Ой куды ж ты, чумаче, мандруешь?
Кому мене, серце, даруешь?
Гей, ты чумаче, небоже!
Чому ты не робигиъ як гоже?
Одна и та же песня могла долго тянуться, с многочисленными повторами строк и куплетов. Потом вдруг, словно подает кто-то невидимый сигнал, и пение разом смолкает. И снова над степью слышится скрип возов, тяжелое дыхание волов, сухой шорох земли под колесами да посвист жаворонка в вышине.
В Киев чумаки входили уставшие от изнурительного пути, но повеселевшие. После сдачи соли и рыбы торговцам и перекупщикам и песни чумацкие звучали по-иному. Да разве можно в бойких, веселых киевских шинках петь заунывное? И, опрокинув первую чарку, заводили отдохнувшие чумаки задорные и озорные куплеты:
Ой лихой чумаче, що в корчме ночуе,
Рано встае, вино бере, всех людей частуе,
Одну кварту выпивав, другу наливае;
Ой хто прийде в жупане, братом называв.
За ёго еже наедятся, за его й напьются;
А як жид ёго грабуе, за ёго й насмеются.
Да беруть в ёго худобу, сам не знае за що;
Кажуть люде и говорять, що чумак ледащо.
Ой пойду еже я до моря, — сине море грае.
Ой рад бы я утопитись, море не приймае!..
Конечно, чумацкие загулы, веселье в киевских шинках нередко заканчивались скандалами и потасовками. Случалось, что "просоленные хлопцы" пропивали и всю выручку, и даже своих волов. Была в XIX веке у чумаков поговорка: "Сорочку с себя можешь снять в корчме, воз и вола пропить, а заветного петуха — вынеси из любой беды".
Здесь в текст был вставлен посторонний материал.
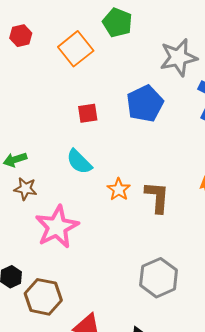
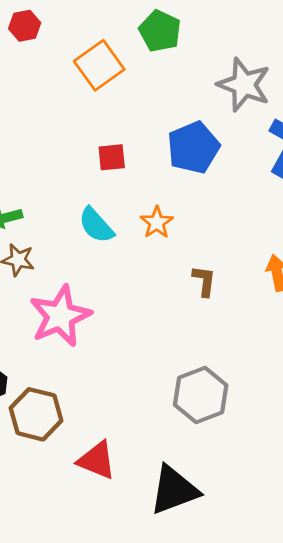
red hexagon: (21, 36) -> (25, 26), moved
gray star: (178, 58) -> (244, 85), turned 30
orange star: (119, 189) -> (157, 222), moved
brown L-shape: (157, 197) -> (204, 281), size x0.7

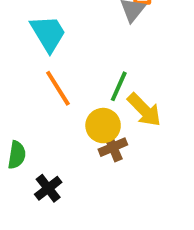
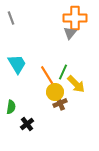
cyan trapezoid: (48, 33) -> (17, 64), moved
orange line: (58, 88) -> (47, 75), moved

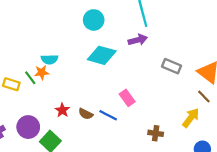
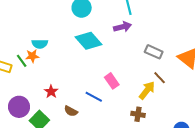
cyan diamond: (102, 55) -> (89, 41), turned 32
brown line: (204, 97) -> (160, 78), moved
brown semicircle: (86, 114) -> (71, 111), moved
yellow arrow: (191, 118) -> (147, 90), moved

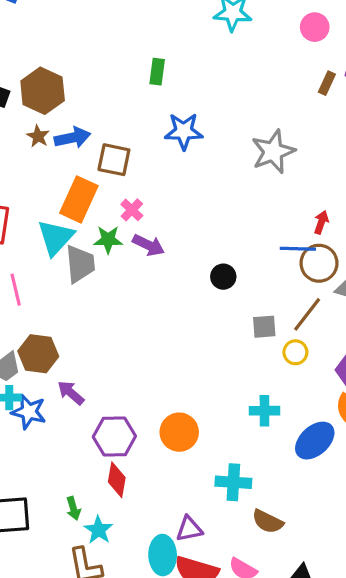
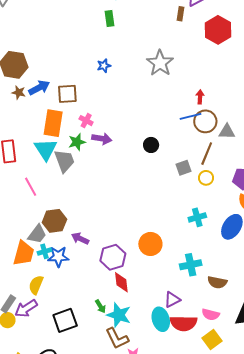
green rectangle: (157, 72) -> (109, 18), moved
blue star: (184, 131) -> (104, 66), size x0.6
cyan star: (98, 530) -> (119, 315), size x1.4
Петух являлся для чумаков особо почитаемым существом. Он заменял им и часы, и барометр, и за несколько верст чуял колодец или водоем. Драгоценную птицу помещали на возу в удобном местечке, прикрывали от солнцепека и щедро кормили.
Много у чумаков было примет, связанных с петухом. Еще с вечера по его поведению предсказывалось, будет ли завтрашний день ясным или ненастным, жарким или прохладным. Петух подавал сигнал и о приближении к селению.
Утверждали чумаки, что эта птица взбадривалась и особенно громко, задорно и весело кукарекала на последних верстах перед Киевом. При въезде в город "заветный петух" даже прихорашивался, чистил перья, стряхивал пыль, вытягивал шею, чтобы лучше разглядеть улицы, дома, людей, животных.